Review: 'American Experience: We Shall Remain'
Of the many elephants occupying the room that is the history of the United States, none is larger than the official mistreatment of the Native American by the new neighbors from over the water. Like slavery, it is a subject at once much discussed and somehow fundamentally ignored, and because the story has been so sensationalized on the one hand and romanticized on the other, there is a continual desire to tell it right.
Truth being the elusive thing that it is, however, this amounts to an ongoing project rather than a completely achievable end.
The latest attempt is “We Shall Remain,” an ambitious, largely gratifying series of five feature-length documentaries that begins airing weekly tonight on PBS as part of "American Experience." They do not attempt to encompass the whole of that history, a task for which many more documentaries than five would be needed, but pick signal stories, beginning with Thanksgiving 1621 and ending with the 1973 Indian takeover of a small town on the Pine Ridge Indian Reservation.

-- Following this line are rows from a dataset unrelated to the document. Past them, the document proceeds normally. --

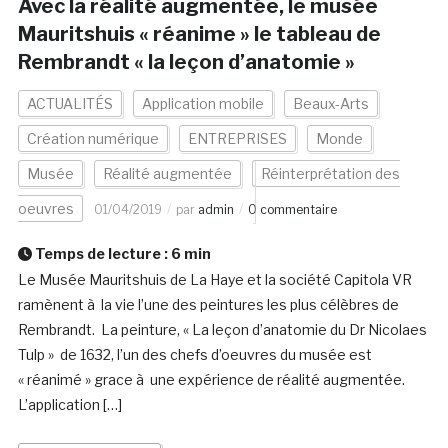
Avec la réalité augmentée, le musée
Mauritshuis « réanime » le tableau de
Rembrandt « la leçon d’anatomie »
ACTUALITÉS
Application mobile
Beaux-Arts
Création numérique
ENTREPRISES
Monde
Musée
Réalité augmentée
Réinterprétation des
oeuvres
01/04/2019
par
admin
0 commentaire
Temps de lecture :
6
min
Le Musée Mauritshuis de La Haye et la société Capitola VR
ramènent à la vie l’une des peintures les plus célèbres de
Rembrandt. La peinture, « La leçon d’anatomie du Dr Nicolaes
Tulp » de 1632, l’un des chefs d’oeuvres du musée est
« réanimé » grace à une expérience de réalité augmentée.
L’application […]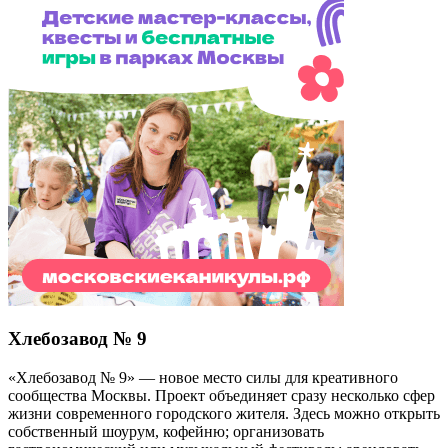
Хлебозавод № 9
«Хлебозавод № 9» — новое место силы для креативного
сообщества Москвы. Проект объединяет сразу несколько сфер
жизни современного городского жителя. Здесь можно открыть
собственный шоурум, кофейню; организовать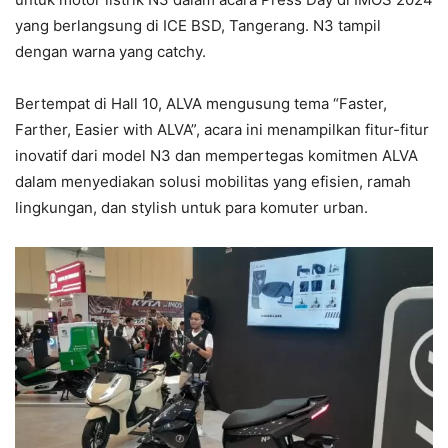
yang berlangsung di ICE BSD, Tangerang. N3 tampil
dengan warna yang catchy.
Bertempat di Hall 10, ALVA mengusung tema “Faster,
Farther, Easier with ALVA”, acara ini menampilkan fitur-fitur
inovatif dari model N3 dan mempertegas komitmen ALVA
dalam menyediakan solusi mobilitas yang efisien, ramah
lingkungan, dan stylish untuk para komuter urban.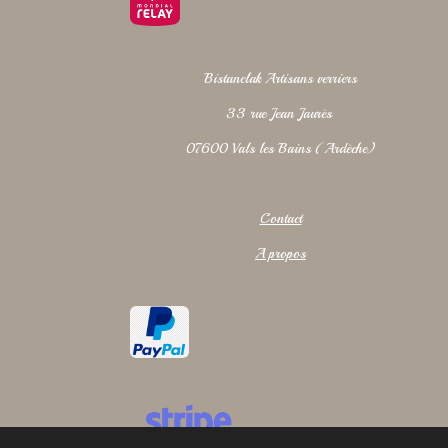
Bistanclak Artisans verriers
33 rue Jean Jaurès
07600 Vals les Bains (Ardèche)
Contact
A propos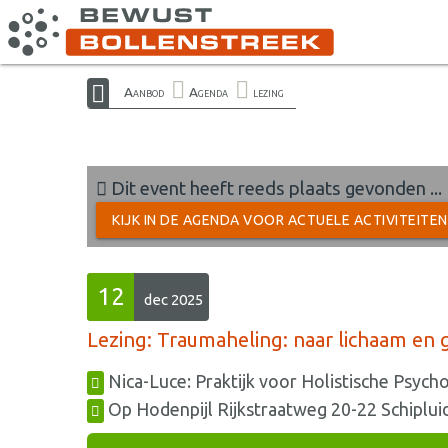
Aanbod
Agenda
lezing
Dit event heeft reeds plaats gevonden ...
KIJK IN DE AGENDA VOOR ACTUELE ACTIVITEITE
12
dec 2025
Lezing: Traumaheling: naar lichaam en 
Nica-Luce: Praktijk voor Holistische Psych
Op Hodenpijl Rijkstraatweg 20-22 Schiplui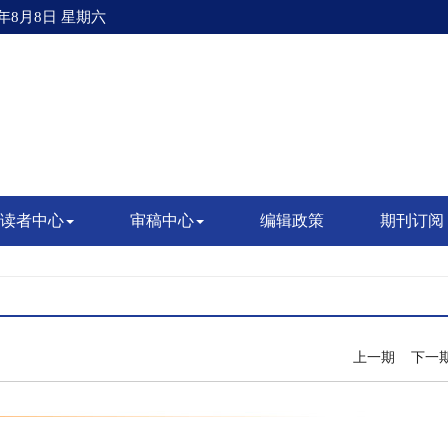
6年8月8日 星期六
读者中心
审稿中心
编辑政策
期刊订阅
上一期
下一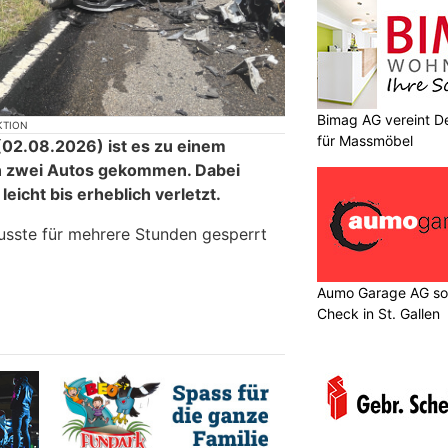
Bimag AG vereint De
KTION
für Massmöbel
02.08.2026) ist es zu einem
n zwei Autos gekommen. Dabei
icht bis erheblich verletzt.
usste für mehrere Stunden gesperrt
Aumo Garage AG sor
Check in St. Gallen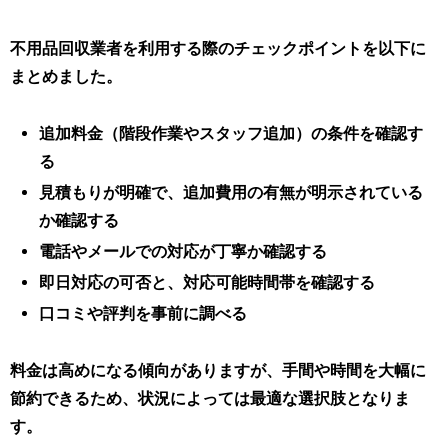
不用品回収業者を利用する際のチェックポイントを以下に
まとめました。
追加料金（階段作業やスタッフ追加）の条件を確認す
る
見積もりが明確で、追加費用の有無が明示されている
か確認する
電話やメールでの対応が丁寧か確認する
即日対応の可否と、対応可能時間帯を確認する
口コミや評判を事前に調べる
料金は高めになる傾向がありますが、手間や時間を大幅に
節約できるため、状況によっては最適な選択肢となりま
す。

Except for the last, which chronicles a moment and a movement, the series focuses on powerful individuals, telling the story of the many by way of an important few: Geronimo, the Apache raider; Tecumseh, who wanted to establish a kind of United States of Native America tucked up against the Great Lakes; Massasoit, who befriended the Pilgrims; Major Ridge, who helped modernize the Cherokee government but signed the treaty that led to their relocation.